El brigadier no tardó mucho en presentarse, pero cuando llegó, yo casi me había olvidado de él. Essie estaba conversando animadamente con el guardia que el alférez nos había dejado, y yo estaba pensando. Para variar, en lo que más estaba pensando no era en Klara, sino en la africana demente y en sus compañeros que casi lo eran también. Me daban miedo. Los terroristas me lo daban. Tiempo atrás había habido un PLO y un IRA, nacionalistas puertorriqueños y secesionistas servios, y jóvenes americanos, italianos y alemanes que manifestaban su desprecio por sus ricos progenitores, pero estaban todos separados. Era el hecho de que hubieran unido sus fuerzas lo que me asustaba. Los pobres y los furiosos habían unido sus odios y sus recursos, y no había duda de que iban a conseguir que el mundo les prestase atención. El haber capturado una de sus naves no iba a detenerles; sólo iba a hacer sus maquinaciones soportables durante algún tiempo... o casi soportables.

Pero para solucionar sus problemas, para aliviar su odio y satisfacer sus necesidades, era necesario mucho más.

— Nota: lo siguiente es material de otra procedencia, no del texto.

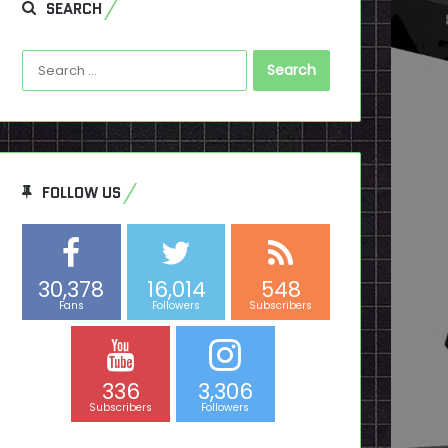
SEARCH
Search
for:
FOLLOW US
30,378
16,014
548
Fans
Followers
Subscribers
336
3,306
Subscribers
Followers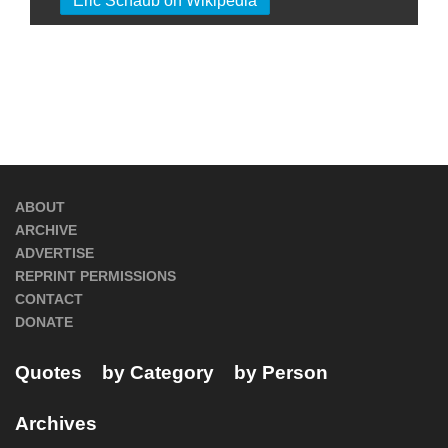
Eric Schaub on Wikipedia
ABOUT
ARCHIVE
ADVERTISE
REPRINT PERMISSIONS
CONTACT
DONATE
Quotes
by Category
by Person
Archives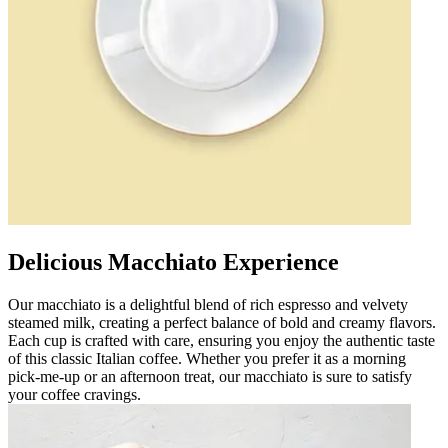
Delicious Macchiato Experience
Our macchiato is a delightful blend of rich espresso and velvety
steamed milk, creating a perfect balance of bold and creamy flavors.
Each cup is crafted with care, ensuring you enjoy the authentic taste
of this classic Italian coffee. Whether you prefer it as a morning
pick-me-up or an afternoon treat, our macchiato is sure to satisfy
your coffee cravings.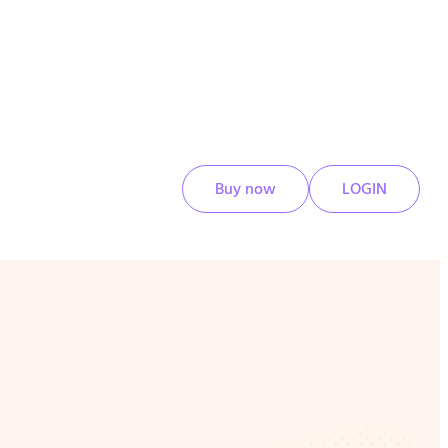
Buy now
LOGIN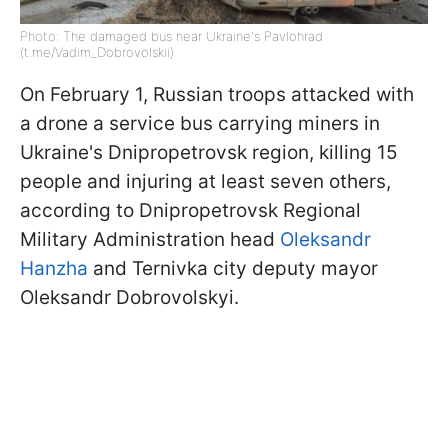
Photo: The damaged bus near Ukraine's Pavlohrad
(t.me/Vadim_Dobrovolskii)
On February 1, Russian troops attacked with
a drone a service bus carrying miners in
Ukraine's Dnipropetrovsk region, killing 15
people and injuring at least seven others,
according to Dnipropetrovsk Regional
Military Administration head
Oleksandr
Hanzha
and Ternivka city deputy mayor
Oleksandr Dobrovolskyi.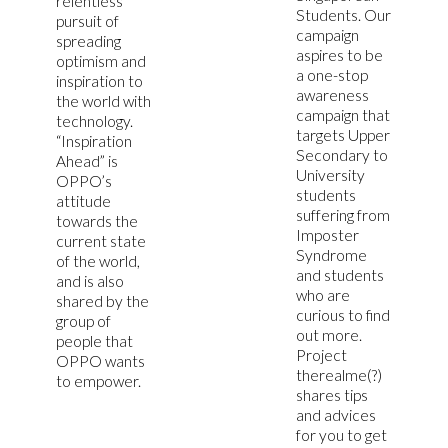
relentless
Students. Our
pursuit of
campaign
spreading
aspires to be
optimism and
a one-stop
inspiration to
awareness
the world with
campaign that
technology.
targets Upper
“Inspiration
Secondary to
Ahead” is
University
OPPO’s
students
attitude
suffering from
towards the
Imposter
current state
Syndrome
of the world,
and students
and is also
who are
shared by the
curious to find
group of
out more.
people that
Project
OPPO wants
therealme(?)
to empower.
shares tips
and advices
for you to get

La colonización de planetas como Peggy era la mejor y quizás la única solución, pero era lenta. Los transportes podían llevar tres mil ochocientas de esas pobres gentes cada mes hacia una vida mejor. Pero cada mes nacían alrededor de un cuarto de millón de nuevos pobres, y la terrible operación aritmética era fácil de efectuar:

 250.000

— 3.800

—————

246.200

Ésa era la cantidad de nueva gente pobre con la que había que vérselas cada mes. La única esperanza eran cientos y cientos de nuevos y más grandes transportes. Un centenar nos dejaría con el actual nivel de miseria. Un millar solventaría el problema de una vez y para siempre. ¿Pero de dónde iban a salir esos mil nuevos transportes? Se había tardado ocho meses en construir la
Único Amor
y había costado más dinero del que yo hubiera querido gastarme. ¿Cuánto costaría construir algo mil veces más grande?

La voz del brigadier me distrajo de mis pensamientos.

—¡Eso es del todo imposible! —estaba diciendo— ¡Les he dejado que la vieran porque se me ha pedido que lo hiciera, pero que la deje ir con ustedes está fuera de toda discusión!

Me miró con ira cuando me uní a ellos y le di la mano a Essie.

—Está también la cuestión de Walthers y de la joven china —le dijo Essie—. Queremos que vengan con nosotros.

—¿Ah, sí? —le pregunté, pero el brigadier no me prestaba la menor atención.

—¿Y qué más, por amor de Dios? —preguntó—. ¿Quieren también que le dé la vuelta a mi sección del Pentágono o que les facilite un par de acorazados?

Essie negó cortésmente con la cabeza.

—No, gracias, nuestra nave es más confortable.

—¡Jesús! —Cassata se secó la frente y permitió que Essie le llevara al salón principal de la nave para tomar el bourbon prometido—. Bien, no hay ningún cargo serio en contra de Walthers y Yee-xing. No tenían ningún derecho a venir aquí sin autorización, pero si los llevan con ustedes podemos hacer la vista gorda.